When first visited by white men, and for many years afterwards, the
Falls of St. Anthony (by them called the Ha-Ha) was the center of their
country. They cultivated tobacco, and hunted the elk, the beaver and
the bison. They were open-hearted, truthful and brave. In their wars
with other tribes they seldom slew women or children, and rarely
sacrificed the lives of their prisoners.

For many years their chiefs and head men successfully resisted the
attempts to introduce spirituous liquors among them.
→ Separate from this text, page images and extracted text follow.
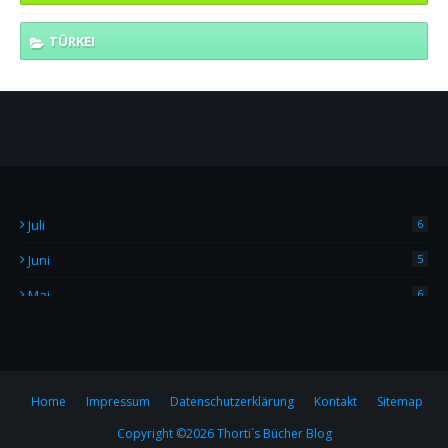
TÜRKEI
Juli
6
Juni
5
Mai
6
April
4
März
2
Februar
7
Home
Impressum
Datenschutzerklärung
Kontakt
Sitemap
Copyright ©
2026
Thorti´s Bücher Blog
Januar
6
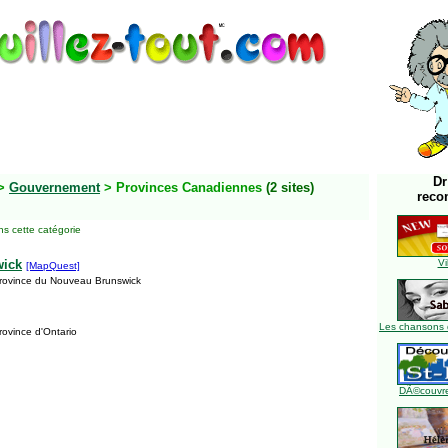
Dr
>
Gouvernement
> Provinces Canadiennes
(2 sites)
reco
s cette catégorie
wick
Vi
[MapQuest]
Province du Nouveau Brunswick
Les chansons 
rovince d'Ontario
DÃ©couvre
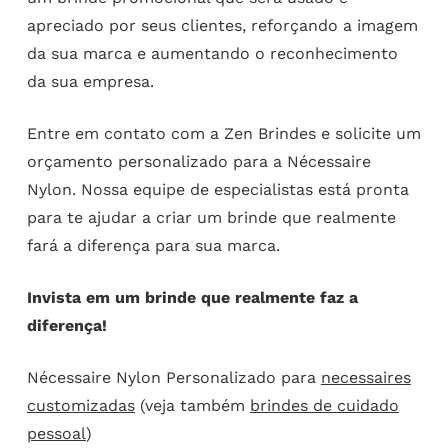
apreciado por seus clientes, reforçando a imagem
da sua marca e aumentando o reconhecimento
da sua empresa.
Entre em contato com a Zen Brindes e solicite um
orçamento personalizado para a Nécessaire
Nylon. Nossa equipe de especialistas está pronta
para te ajudar a criar um brinde que realmente
fará a diferença para sua marca.
Invista em um brinde que realmente faz a
diferença!
Nécessaire Nylon Personalizado para
necessaires
customizadas
(veja também
brindes de cuidado
pessoal
)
More than a century
ago an English trader was killed at Mendota, because he persisted,
after repeated warnings by the chiefs, in dealing out _mini-wakan_
(Devil-water) to the Dakota braves.

With open arms and generous hospitality they welcomed the first white
men to their land; and were ever faithful in their friendship, till
years of wrong and robbery, and want and insult, drove them to desperation
and to war. They were barbarians, and their warfare was barbarous,
but not more barbarous than the warfare of our Saxon and Celtic ancestors.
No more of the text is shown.